We have to tell the browser that we are using UTF-8 (as opposed to Latin1 or ASCII). We've actually been doing this all along. Look at the top of templates/people-list.html and you'll see:

<meta charset="utf-8">

See more about the meta tag.

Our Flask App

How does our app have to change? Not at all! All the ugliness has been hidden.

@app.route('/people/')
def displayPeople():
    conn = dbi.getConn('wmdb')
    # we could also write a different query
    # getting a subset of the people
    # and render it with the same template
    all = people.getPeople(conn)
    now = servertime.now()
    desc = 'All people as of {}'.format(now), 
    return render_template('people-list.html', 
                          desc=desc,
                          people=all)

  1. run the app
  2. click on the people list link
  3. search for Chalamet to see that he's handled correctly.

Summary

  • Use UTF-8 throughout, and you'll probably be safe.

Summer Example

You may find the ete.py example interesting:

ete_str = '\xc3\xa9t\xc3\xa9'
ete_utf8 = unicode(ete_str,'utf8')
ete_latin1 = ete_utf8.encode('latin1')

print 'byte string',len(ete_str),ete_str
print 'utf8',len(ete_utf8),ete_utf8.encode('utf8')
print 'latin1',len(ete_latin1),ete_latin1

  1. Run the example
  2. Consider the lengths of the strings. Is that what you expected?
  3. Consider the output. What's wrong with the latin1 string?
  4. Do
    printenv LC_ALL

    This shows that our shell is expecting UTF-8, not Latin1.

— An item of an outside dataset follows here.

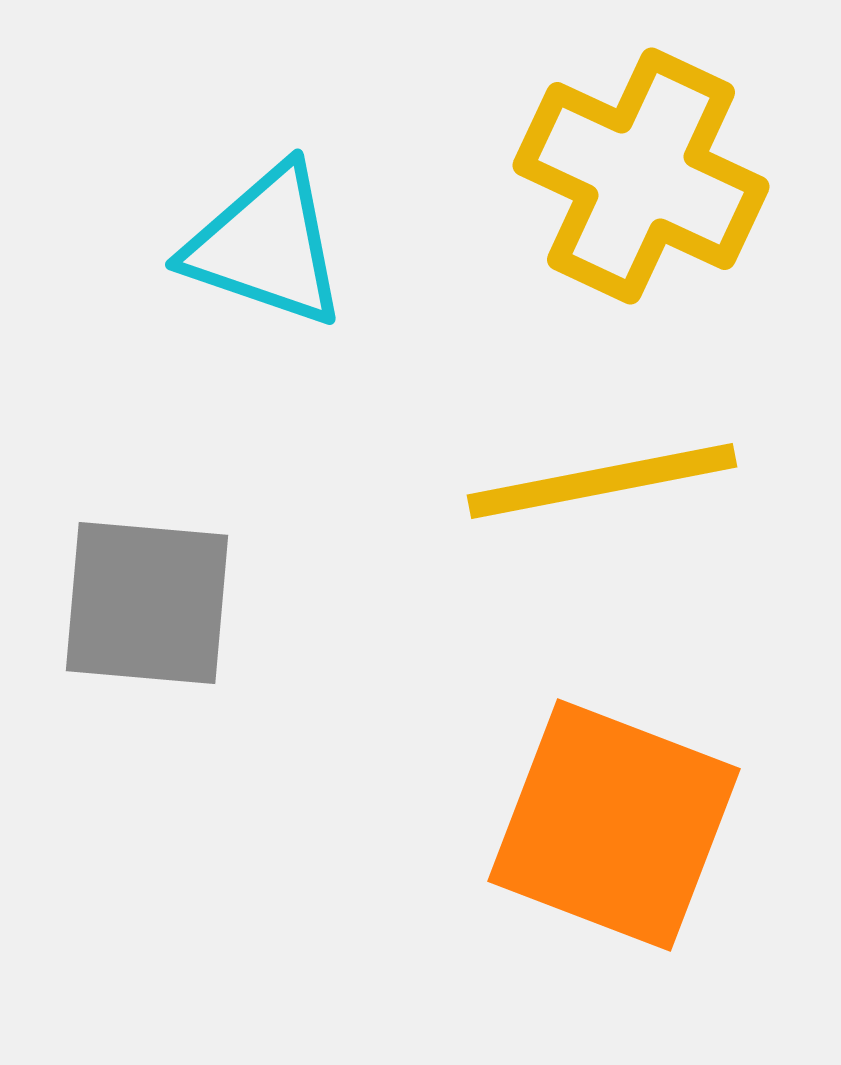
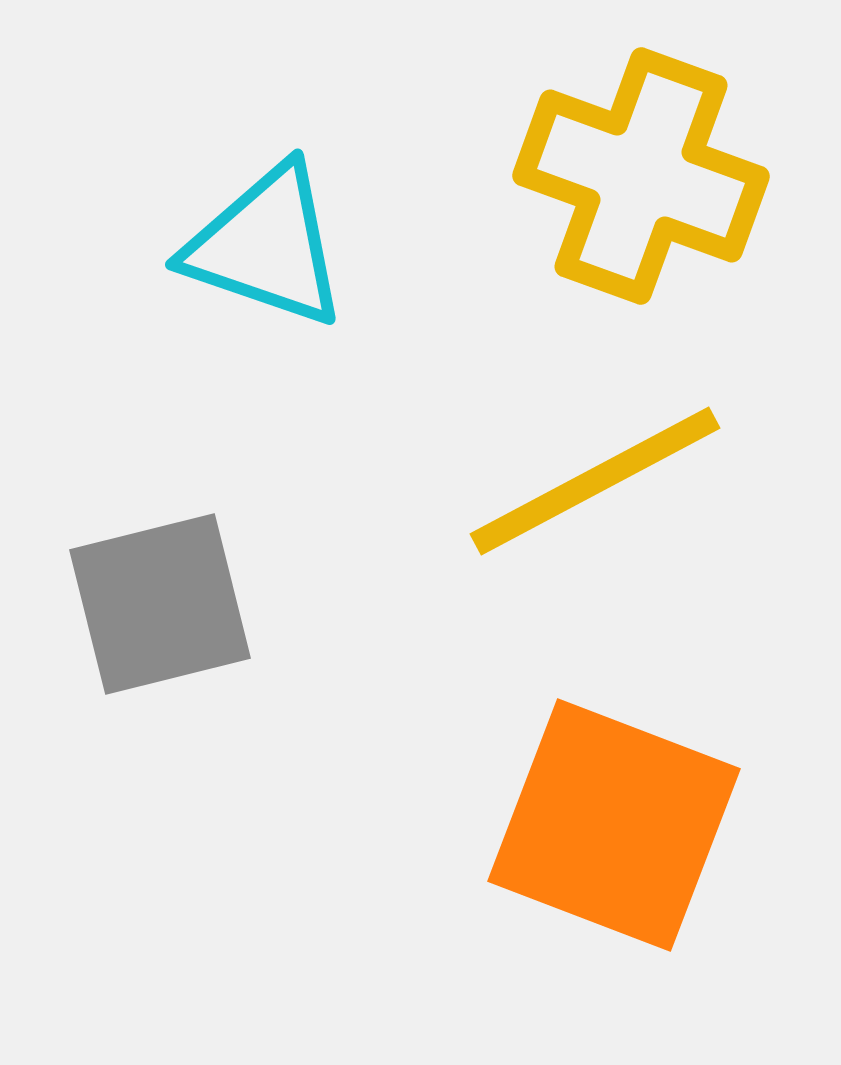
yellow cross: rotated 5 degrees counterclockwise
yellow line: moved 7 px left; rotated 17 degrees counterclockwise
gray square: moved 13 px right, 1 px down; rotated 19 degrees counterclockwise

How do I change mysql from UTF

Similarly, here's the command to change character set of MySQL table from latin1 to UTF8. Replace table_name with your database table name. mysql> ALTER TABLE table_name CONVERT TO CHARACTER SET utf8 COLLATE utf8_unicode_ci; Hopefully, the above tutorial will help you change database character set to utf8mb4 (UTF-8).

How to set UTF

To change the character set encoding to UTF-8 for the database itself, type the following command at the mysql> prompt. Replace dbname with the database name: Copy ALTER DATABASE dbname CHARACTER SET utf8 COLLATE utf8_general_ci; To exit the mysql program, type \q at the mysql> prompt.

How do I change the encoding of a column in SQL?

The Process.
Convert the column to the associated BINARY-type (ALTER TABLE MyTable MODIFY MyColumn BINARY).
Convert the column back to the original type and set the character set to UTF-8 at the same time (ALTER TABLE MyTable MODIFY MyColumn TEXT CHARACTER SET utf8 COLLATE utf8_general_ci).